[Start of section]
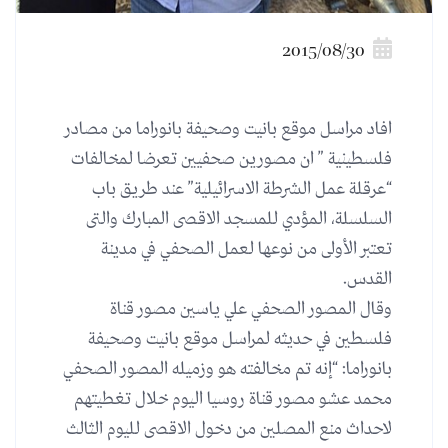
2015/08/30
افاد مراسل موقع بانيت وصحيفة بانوراما من مصادر
فلسطينية ” ان مصورين صحفيين تعرضا لمخالفات
“عرقلة عمل الشرطة الاسرائيلية” عند طريق باب
السلسلة، المؤدي للمسجد الاقصى المبارك والتى
تعتبر اﻷولى من نوعها لعمل الصحفي في مدينة
القدس.
وقال المصور الصحفي علي ياسين مصور قناة
فلسطين في حديثه لمراسل موقع بانيت وصحيفة
بانوراما: “إنه تم مخالفته هو وزميله المصور الصحفي
محمد عشو مصور قناة روسيا اليوم خلال تغطيتهم
لاحداث منع المصلين من دخول الاقصى لليوم الثالث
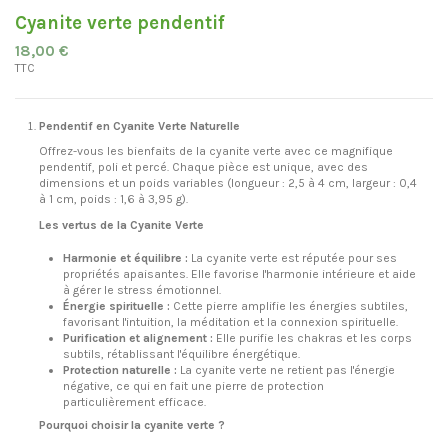
Cyanite verte pendentif
18,00 €
TTC
Pendentif en Cyanite Verte Naturelle
Offrez-vous les bienfaits de la cyanite verte avec ce magnifique
pendentif, poli et percé. Chaque pièce est unique, avec des
dimensions et un poids variables (longueur : 2,5 à 4 cm, largeur : 0,4
à 1 cm, poids : 1,6 à 3,95 g).
Les vertus de la Cyanite Verte
Harmonie et équilibre :
La cyanite verte est réputée pour ses
propriétés apaisantes. Elle favorise l'harmonie intérieure et aide
à gérer le stress émotionnel.
Énergie spirituelle :
Cette pierre amplifie les énergies subtiles,
favorisant l'intuition, la méditation et la connexion spirituelle.
Purification et alignement :
Elle purifie les chakras et les corps
subtils, rétablissant l'équilibre énergétique.
Protection naturelle :
La cyanite verte ne retient pas l'énergie
négative, ce qui en fait une pierre de protection
particulièrement efficace.
Pourquoi choisir la cyanite verte ?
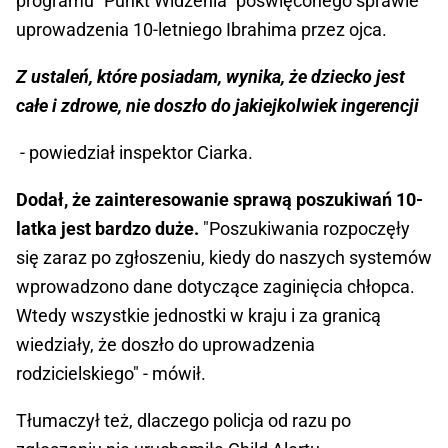
programu "Punkt Widzenia" poświęconego sprawie
uprowadzenia 10-letniego Ibrahima przez ojca.
Z ustaleń, które posiadam, wynika, że dziecko jest
całe i zdrowe, nie doszło do jakiejkolwiek ingerencji
- powiedział inspektor Ciarka.
Dodał, że zainteresowanie sprawą poszukiwań 10-
latka jest bardzo duże.
"Poszukiwania rozpoczęły
się zaraz po zgłoszeniu, kiedy do naszych systemów
wprowadzono dane dotyczące zaginięcia chłopca.
Wtedy wszystkie jednostki w kraju i za granicą
wiedziały, że doszło do uprowadzenia
rodzicielskiego" - mówił.
Tłumaczył też, dlaczego policja od razu po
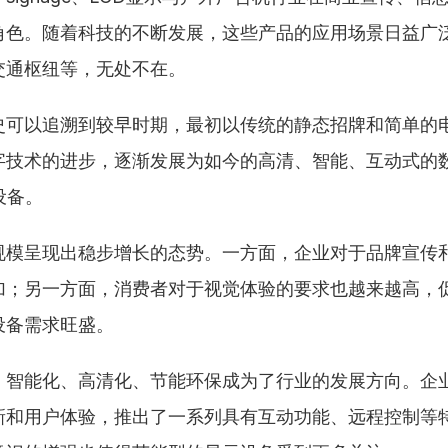
角色。随着科技的不断发展，这些产品的应用场景日益广
交通枢纽等，无处不在。
史可以追溯到较早时期，最初以传统的静态招牌和简单的
技术的进步，逐渐发展为如今的高清、智能、互动式的数字s
设备。
规模呈现出稳步增长的态势。一方面，企业对于品牌宣传
加；另一方面，消费者对于视觉体验的要求也越来越高，
设备需求旺盛。
，智能化、高清化、节能环保成为了行业的发展方向。企
新和用户体验，推出了一系列具有互动功能、远程控制等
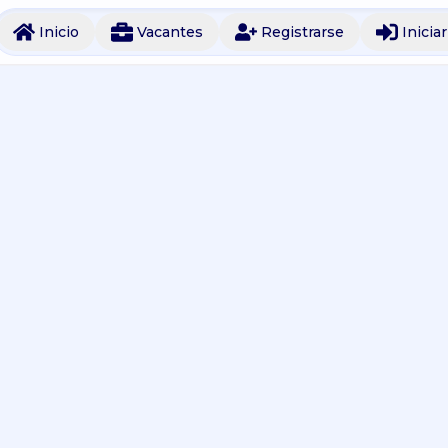
Inicio
Vacantes
Registrarse
Inicia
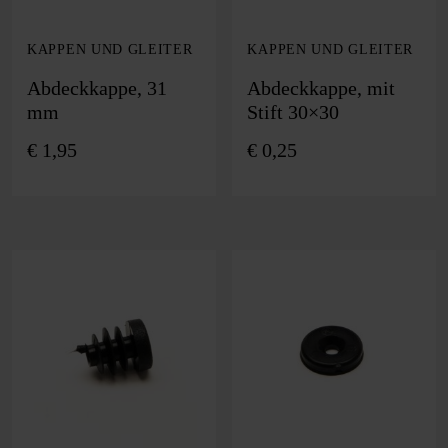
KAPPEN UND GLEITER
KAPPEN UND GLEITER
Abdeckkappe, 31
Abdeckkappe, mit
mm
Stift 30×30
€
1,95
€
0,25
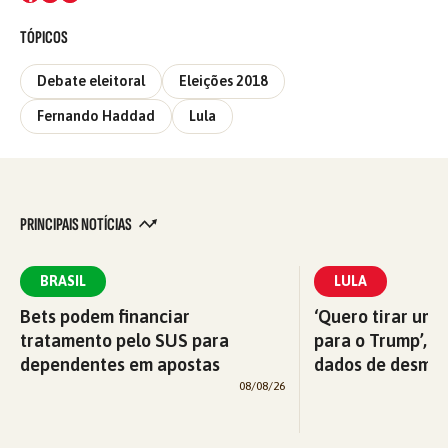
TÓPICOS
Debate eleitoral
Eleições 2018
Fernando Haddad
Lula
PRINCIPAIS NOTÍCIAS
BRASIL
LULA
Bets podem financiar
‘Quero tirar uma
tratamento pelo SUS para
para o Trump’, di
dependentes em apostas
dados de desma
08/08/26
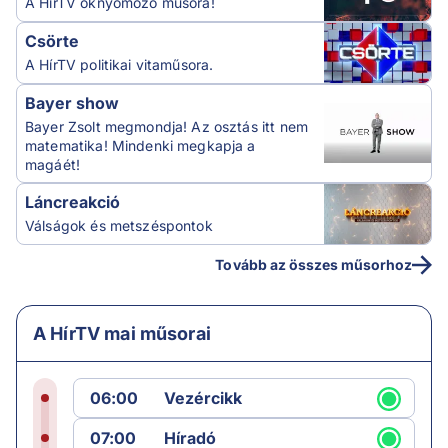
A HírTV oknyomozó műsora!
Csörte
A HírTV politikai vitaműsora.
Bayer show
Bayer Zsolt megmondja! Az osztás itt nem
matematika! Mindenki megkapja a
magáét!
Láncreakció
Válságok és metszéspontok
Tovább az összes műsorhoz
A HírTV mai műsorai
06:00
Vezércikk
07:00
Híradó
[End of section]
▶ [How to complete this task]: The reply is to be all the records above, transcribed exactly, with no pictures.

▶ [Solution for this problem]:
2015/08/30
افاد مراسل موقع بانيت وصحيفة بانوراما من مصادر
فلسطينية ” ان مصورين صحفيين تعرضا لمخالفات
“عرقلة عمل الشرطة الاسرائيلية” عند طريق باب
السلسلة، المؤدي للمسجد الاقصى المبارك والتى
تعتبر اﻷولى من نوعها لعمل الصحفي في مدينة
القدس.
وقال المصور الصحفي علي ياسين مصور قناة
فلسطين في حديثه لمراسل موقع بانيت وصحيفة
بانوراما: “إنه تم مخالفته هو وزميله المصور الصحفي
محمد عشو مصور قناة روسيا اليوم خلال تغطيتهم
لاحداث منع المصلين من دخول الاقصى لليوم الثالث
Cyanite verte pendentif
18,00 €
TTC
Pendentif en Cyanite Verte Naturelle
Offrez-vous les bienfaits de la cyanite verte avec ce magnifique
pendentif, poli et percé. Chaque pièce est unique, avec des
dimensions et un poids variables (longueur : 2,5 à 4 cm, largeur : 0,4
à 1 cm, poids : 1,6 à 3,95 g).
Les vertus de la Cyanite Verte
Harmonie et équilibre :
La cyanite verte est réputée pour ses
propriétés apaisantes. Elle favorise l'harmonie intérieure et aide
à gérer le stress émotionnel.
Énergie spirituelle :
Cette pierre amplifie les énergies subtiles,
favorisant l'intuition, la méditation et la connexion spirituelle.
Purification et alignement :
Elle purifie les chakras et les corps
subtils, rétablissant l'équilibre énergétique.
Protection naturelle :
La cyanite verte ne retient pas l'énergie
négative, ce qui en fait une pierre de protection
particulièrement efficace.
Pourquoi choisir la cyanite verte ?
programu "Punkt Widzenia" poświęconego sprawie
uprowadzenia 10-letniego Ibrahima przez ojca.
Z ustaleń, które posiadam, wynika, że dziecko jest
całe i zdrowe, nie doszło do jakiejkolwiek ingerencji
- powiedział inspektor Ciarka.
Dodał, że zainteresowanie sprawą poszukiwań 10-
latka jest bardzo duże.
"Poszukiwania rozpoczęły
się zaraz po zgłoszeniu, kiedy do naszych systemów
wprowadzono dane dotyczące zaginięcia chłopca.
Wtedy wszystkie jednostki w kraju i za granicą
wiedziały, że doszło do uprowadzenia
rodzicielskiego" - mówił.
Tłumaczył też, dlaczego policja od razu po
角色。随着科技的不断发展，这些产品的应用场景日益广
交通枢纽等，无处不在。
史可以追溯到较早时期，最初以传统的静态招牌和简单的
技术的进步，逐渐发展为如今的高清、智能、互动式的数字s
设备。
规模呈现出稳步增长的态势。一方面，企业对于品牌宣传
加；另一方面，消费者对于视觉体验的要求也越来越高，
设备需求旺盛。
，智能化、高清化、节能环保成为了行业的发展方向。企
新和用户体验，推出了一系列具有互动功能、远程控制等
Inicio
Vacantes
Registrarse
Inicia
KAPPEN UND GLEITER
KAPPEN UND GLEITER
Abdeckkappe, 31
Abdeckkappe, mit
mm
Stift 30×30
€
1,95
€
0,25
TÓPICOS
Debate eleitoral
Eleições 2018
Fernando Haddad
Lula
PRINCIPAIS NOTÍCIAS
BRASIL
LULA
Bets podem financiar
‘Quero tirar uma
tratamento pelo SUS para
para o Trump’, di
dependentes em apostas
dados de desma
08/08/26
A HírTV oknyomozó műsora!
Csörte
A HírTV politikai vitaműsora.
Bayer show
Bayer Zsolt megmondja! Az osztás itt nem
matematika! Mindenki megkapja a
magáét!
Láncreakció
Válságok és metszéspontok
Tovább az összes műsorhoz
A HírTV mai műsorai
06:00
Vezércikk
07:00
Híradó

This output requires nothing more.